══ GIVEN DATA
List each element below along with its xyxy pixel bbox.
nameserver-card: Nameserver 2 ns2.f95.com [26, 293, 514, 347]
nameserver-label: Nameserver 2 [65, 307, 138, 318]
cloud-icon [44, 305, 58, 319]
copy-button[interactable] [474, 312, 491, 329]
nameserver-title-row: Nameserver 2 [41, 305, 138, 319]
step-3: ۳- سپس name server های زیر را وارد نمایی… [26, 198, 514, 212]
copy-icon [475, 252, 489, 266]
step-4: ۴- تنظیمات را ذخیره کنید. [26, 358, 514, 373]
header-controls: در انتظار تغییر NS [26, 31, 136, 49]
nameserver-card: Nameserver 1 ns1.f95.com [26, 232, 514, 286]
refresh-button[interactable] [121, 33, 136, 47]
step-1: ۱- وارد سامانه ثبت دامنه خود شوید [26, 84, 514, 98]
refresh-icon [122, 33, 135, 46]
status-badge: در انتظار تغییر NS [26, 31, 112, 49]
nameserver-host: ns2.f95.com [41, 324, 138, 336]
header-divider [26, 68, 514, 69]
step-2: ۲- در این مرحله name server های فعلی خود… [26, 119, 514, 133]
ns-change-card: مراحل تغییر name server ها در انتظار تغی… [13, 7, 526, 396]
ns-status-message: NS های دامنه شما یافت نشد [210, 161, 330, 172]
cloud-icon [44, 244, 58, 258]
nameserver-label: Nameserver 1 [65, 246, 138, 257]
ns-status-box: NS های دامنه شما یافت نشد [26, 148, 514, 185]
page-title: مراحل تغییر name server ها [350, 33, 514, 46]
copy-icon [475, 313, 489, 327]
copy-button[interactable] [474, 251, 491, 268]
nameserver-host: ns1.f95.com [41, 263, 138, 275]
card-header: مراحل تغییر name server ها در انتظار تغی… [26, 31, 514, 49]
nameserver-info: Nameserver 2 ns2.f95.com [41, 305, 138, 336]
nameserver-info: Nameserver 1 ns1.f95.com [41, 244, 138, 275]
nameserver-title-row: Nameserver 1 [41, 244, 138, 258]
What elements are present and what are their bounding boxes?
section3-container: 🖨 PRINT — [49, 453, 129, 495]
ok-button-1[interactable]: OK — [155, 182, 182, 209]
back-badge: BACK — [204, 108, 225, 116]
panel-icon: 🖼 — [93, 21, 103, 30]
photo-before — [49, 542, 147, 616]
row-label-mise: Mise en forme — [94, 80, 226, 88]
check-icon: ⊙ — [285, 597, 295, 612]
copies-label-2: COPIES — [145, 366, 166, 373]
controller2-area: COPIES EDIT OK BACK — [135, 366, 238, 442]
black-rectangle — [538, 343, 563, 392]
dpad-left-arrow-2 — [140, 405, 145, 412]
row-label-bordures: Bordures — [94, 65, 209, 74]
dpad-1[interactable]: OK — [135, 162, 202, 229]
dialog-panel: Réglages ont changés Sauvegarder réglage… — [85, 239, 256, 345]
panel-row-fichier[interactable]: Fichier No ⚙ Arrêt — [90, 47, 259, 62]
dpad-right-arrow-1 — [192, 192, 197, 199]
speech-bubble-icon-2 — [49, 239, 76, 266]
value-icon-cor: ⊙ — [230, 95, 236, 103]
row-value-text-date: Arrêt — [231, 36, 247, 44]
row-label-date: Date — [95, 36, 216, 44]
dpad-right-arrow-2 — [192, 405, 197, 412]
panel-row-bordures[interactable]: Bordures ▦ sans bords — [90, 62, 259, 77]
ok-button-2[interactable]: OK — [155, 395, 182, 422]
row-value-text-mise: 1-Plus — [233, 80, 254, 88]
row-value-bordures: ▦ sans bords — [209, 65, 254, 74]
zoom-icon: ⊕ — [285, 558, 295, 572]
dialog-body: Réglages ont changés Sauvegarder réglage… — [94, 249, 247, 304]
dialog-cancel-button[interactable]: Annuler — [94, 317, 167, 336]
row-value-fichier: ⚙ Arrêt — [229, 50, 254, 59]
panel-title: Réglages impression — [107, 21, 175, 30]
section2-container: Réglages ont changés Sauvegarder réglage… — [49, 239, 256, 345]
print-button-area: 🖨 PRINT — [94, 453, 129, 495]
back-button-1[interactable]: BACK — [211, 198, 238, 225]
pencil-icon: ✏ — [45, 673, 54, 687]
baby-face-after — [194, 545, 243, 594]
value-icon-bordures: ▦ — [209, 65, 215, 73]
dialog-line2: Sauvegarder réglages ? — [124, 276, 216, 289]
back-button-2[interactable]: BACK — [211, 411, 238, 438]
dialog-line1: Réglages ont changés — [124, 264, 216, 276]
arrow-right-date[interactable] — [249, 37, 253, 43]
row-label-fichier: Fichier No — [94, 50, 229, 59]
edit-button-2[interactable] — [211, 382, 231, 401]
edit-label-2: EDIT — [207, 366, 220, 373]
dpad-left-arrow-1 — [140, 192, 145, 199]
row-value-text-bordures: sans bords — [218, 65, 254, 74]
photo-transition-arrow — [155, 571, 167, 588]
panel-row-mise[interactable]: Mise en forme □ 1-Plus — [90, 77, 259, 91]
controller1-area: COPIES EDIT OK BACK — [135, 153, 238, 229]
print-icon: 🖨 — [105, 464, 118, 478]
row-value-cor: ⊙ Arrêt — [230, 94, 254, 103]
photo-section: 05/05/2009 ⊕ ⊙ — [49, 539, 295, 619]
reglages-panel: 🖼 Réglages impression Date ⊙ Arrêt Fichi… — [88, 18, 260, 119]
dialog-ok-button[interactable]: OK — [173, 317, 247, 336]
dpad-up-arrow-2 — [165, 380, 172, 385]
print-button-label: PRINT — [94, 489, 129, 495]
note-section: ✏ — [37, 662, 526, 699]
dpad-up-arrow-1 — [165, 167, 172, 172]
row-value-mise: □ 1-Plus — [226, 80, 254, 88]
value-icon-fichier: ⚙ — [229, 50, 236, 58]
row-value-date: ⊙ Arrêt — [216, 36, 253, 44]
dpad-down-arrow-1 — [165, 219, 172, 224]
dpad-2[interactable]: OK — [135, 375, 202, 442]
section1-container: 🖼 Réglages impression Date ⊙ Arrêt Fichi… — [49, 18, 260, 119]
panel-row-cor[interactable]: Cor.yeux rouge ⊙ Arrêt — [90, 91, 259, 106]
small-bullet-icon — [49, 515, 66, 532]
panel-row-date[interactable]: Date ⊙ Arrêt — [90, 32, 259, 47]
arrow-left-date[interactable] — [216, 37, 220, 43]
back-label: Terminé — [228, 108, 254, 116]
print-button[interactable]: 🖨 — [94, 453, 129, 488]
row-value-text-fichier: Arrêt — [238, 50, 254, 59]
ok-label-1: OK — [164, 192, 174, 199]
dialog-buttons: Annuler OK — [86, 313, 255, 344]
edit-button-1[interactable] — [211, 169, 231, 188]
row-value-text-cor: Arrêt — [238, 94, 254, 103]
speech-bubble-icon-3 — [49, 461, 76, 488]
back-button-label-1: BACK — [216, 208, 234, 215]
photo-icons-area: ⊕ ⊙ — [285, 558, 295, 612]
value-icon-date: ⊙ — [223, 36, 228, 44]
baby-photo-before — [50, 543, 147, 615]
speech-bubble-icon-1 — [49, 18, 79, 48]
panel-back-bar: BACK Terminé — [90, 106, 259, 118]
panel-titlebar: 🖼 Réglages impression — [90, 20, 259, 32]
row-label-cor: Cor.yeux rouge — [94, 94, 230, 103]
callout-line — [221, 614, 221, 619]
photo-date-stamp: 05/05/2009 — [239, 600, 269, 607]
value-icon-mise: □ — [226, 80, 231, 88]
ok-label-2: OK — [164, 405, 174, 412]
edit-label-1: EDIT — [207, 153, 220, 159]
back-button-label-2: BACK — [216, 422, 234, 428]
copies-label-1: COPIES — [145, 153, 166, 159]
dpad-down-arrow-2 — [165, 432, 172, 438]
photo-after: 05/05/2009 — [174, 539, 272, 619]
════
Find each line in the records above that contains "COPIES", and copy it.

copies-label-2: COPIES — [145, 366, 166, 373]
controller2-area: COPIES EDIT OK BACK — [135, 366, 238, 442]
controller1-area: COPIES EDIT OK BACK — [135, 153, 238, 229]
copies-label-1: COPIES — [145, 153, 166, 159]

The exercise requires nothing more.